**EXERCISE AIM:** Where the string "măcinare" appears in a line of the data, show that line.

--- DATASET Enclosed Below ---

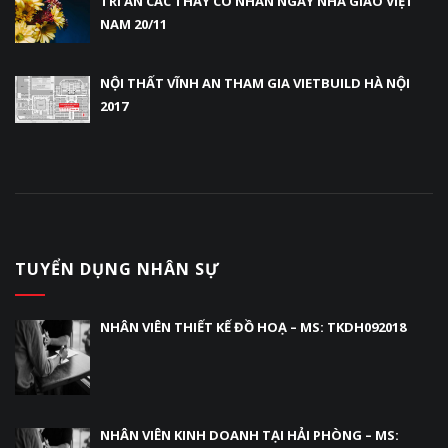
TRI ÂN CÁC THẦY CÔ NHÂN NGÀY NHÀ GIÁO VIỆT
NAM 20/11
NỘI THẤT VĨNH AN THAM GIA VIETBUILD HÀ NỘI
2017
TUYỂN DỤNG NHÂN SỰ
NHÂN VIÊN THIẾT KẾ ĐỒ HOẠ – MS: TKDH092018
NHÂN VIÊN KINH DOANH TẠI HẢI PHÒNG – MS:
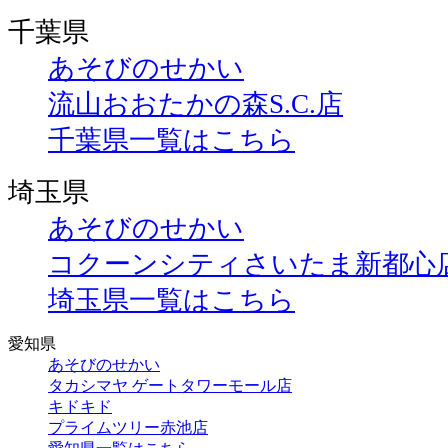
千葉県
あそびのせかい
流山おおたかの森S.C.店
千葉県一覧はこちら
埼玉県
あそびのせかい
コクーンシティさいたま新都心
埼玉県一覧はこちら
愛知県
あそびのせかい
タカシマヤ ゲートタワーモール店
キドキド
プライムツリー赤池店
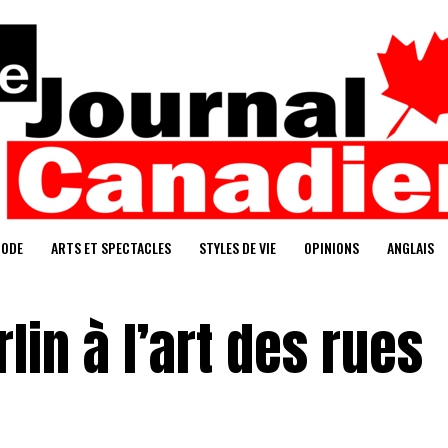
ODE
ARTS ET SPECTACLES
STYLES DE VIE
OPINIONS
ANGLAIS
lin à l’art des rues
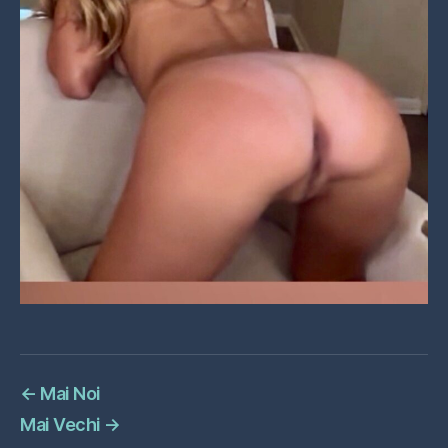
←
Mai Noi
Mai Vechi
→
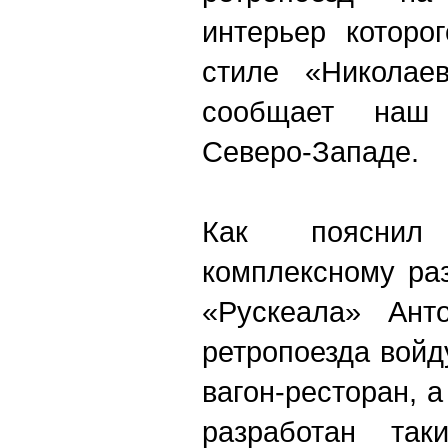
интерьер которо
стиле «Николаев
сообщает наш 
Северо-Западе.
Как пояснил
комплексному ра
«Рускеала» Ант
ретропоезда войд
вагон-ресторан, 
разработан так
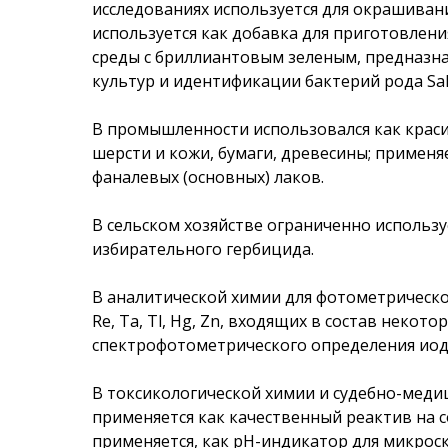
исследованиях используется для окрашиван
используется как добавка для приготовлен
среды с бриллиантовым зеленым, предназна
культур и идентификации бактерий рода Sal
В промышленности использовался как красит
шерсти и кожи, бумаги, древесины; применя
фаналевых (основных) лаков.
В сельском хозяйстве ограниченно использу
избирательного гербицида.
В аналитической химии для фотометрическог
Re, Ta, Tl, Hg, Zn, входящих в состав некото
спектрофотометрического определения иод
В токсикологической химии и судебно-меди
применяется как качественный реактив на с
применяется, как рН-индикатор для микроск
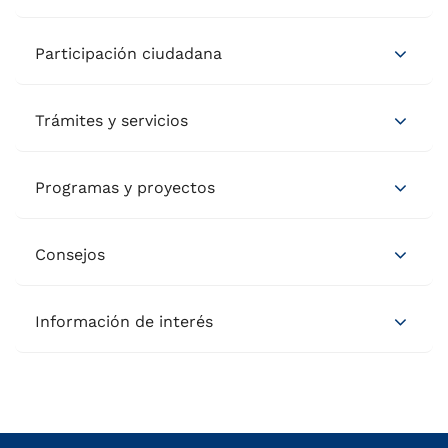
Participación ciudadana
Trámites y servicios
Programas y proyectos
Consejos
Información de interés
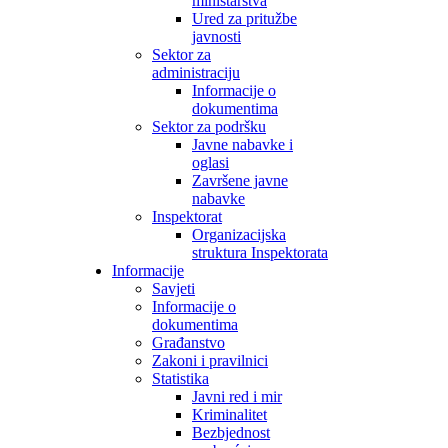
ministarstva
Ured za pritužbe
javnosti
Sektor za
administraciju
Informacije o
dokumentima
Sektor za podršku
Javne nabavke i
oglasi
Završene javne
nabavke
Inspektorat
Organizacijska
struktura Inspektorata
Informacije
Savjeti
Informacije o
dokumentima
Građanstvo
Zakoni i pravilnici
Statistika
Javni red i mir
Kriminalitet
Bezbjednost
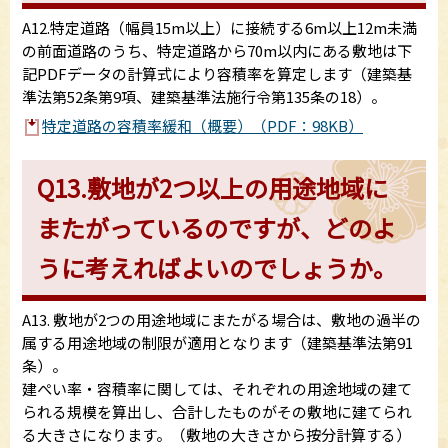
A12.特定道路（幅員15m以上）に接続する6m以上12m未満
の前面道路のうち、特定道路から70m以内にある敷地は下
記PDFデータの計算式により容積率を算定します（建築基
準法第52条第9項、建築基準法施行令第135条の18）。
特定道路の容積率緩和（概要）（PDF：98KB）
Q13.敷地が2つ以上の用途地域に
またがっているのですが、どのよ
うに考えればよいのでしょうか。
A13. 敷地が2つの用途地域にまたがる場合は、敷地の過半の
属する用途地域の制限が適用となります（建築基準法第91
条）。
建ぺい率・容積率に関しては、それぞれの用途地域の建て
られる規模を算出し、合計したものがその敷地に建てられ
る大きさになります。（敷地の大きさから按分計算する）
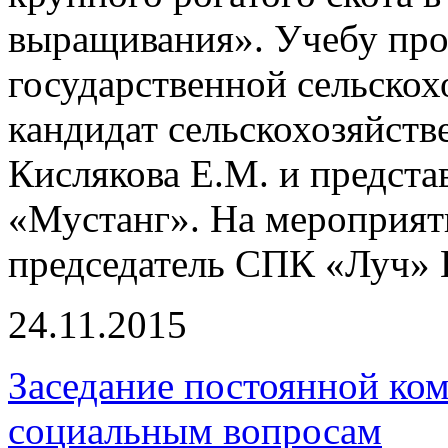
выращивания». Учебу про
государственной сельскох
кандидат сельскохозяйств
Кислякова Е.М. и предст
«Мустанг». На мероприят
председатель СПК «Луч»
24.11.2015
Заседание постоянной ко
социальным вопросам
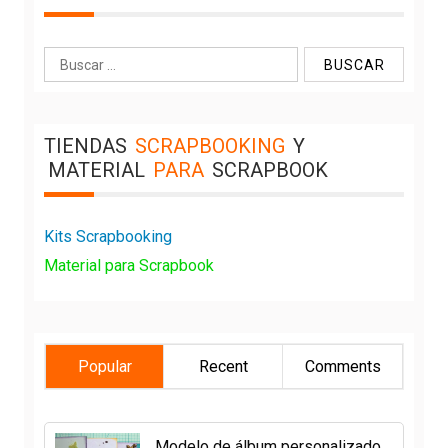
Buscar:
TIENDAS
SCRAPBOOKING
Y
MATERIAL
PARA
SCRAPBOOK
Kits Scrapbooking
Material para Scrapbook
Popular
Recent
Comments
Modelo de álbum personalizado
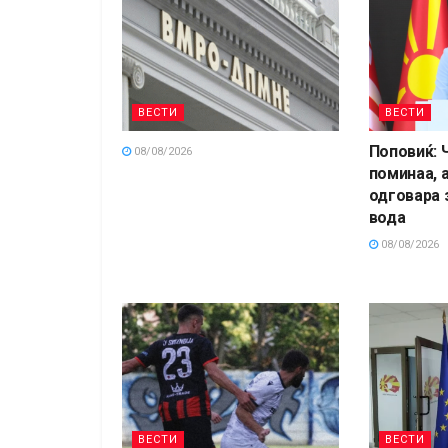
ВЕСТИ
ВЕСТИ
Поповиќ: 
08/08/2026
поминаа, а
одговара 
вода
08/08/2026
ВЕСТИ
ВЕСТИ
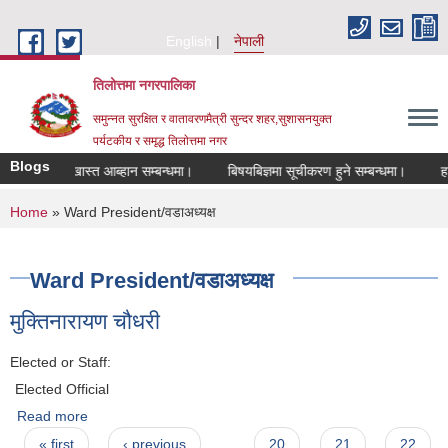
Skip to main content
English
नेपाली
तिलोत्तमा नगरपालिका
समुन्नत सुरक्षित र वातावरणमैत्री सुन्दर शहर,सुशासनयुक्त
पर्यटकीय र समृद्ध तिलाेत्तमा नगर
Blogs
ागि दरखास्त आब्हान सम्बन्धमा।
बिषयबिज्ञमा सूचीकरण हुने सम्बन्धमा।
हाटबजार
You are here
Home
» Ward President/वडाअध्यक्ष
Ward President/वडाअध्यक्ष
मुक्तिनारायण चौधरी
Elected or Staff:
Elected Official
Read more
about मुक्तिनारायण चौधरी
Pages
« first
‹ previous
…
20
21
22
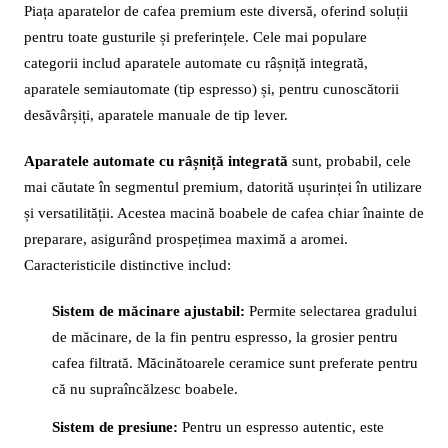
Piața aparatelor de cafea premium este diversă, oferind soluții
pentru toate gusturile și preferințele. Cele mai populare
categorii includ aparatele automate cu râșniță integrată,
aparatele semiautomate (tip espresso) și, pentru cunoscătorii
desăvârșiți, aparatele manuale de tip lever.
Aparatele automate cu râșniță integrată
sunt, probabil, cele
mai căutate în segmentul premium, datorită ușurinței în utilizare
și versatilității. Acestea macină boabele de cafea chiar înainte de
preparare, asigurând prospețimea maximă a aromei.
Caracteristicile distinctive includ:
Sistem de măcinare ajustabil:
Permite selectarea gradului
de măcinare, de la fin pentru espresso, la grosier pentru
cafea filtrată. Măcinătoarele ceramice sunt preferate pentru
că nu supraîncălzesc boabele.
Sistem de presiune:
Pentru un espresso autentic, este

--- End of Enclosed DATASET ---

**SOLUTION TO THIS EXERCISE:**
Sistem de măcinare ajustabil:
de măcinare, de la fin pentru espresso, la grosier pentru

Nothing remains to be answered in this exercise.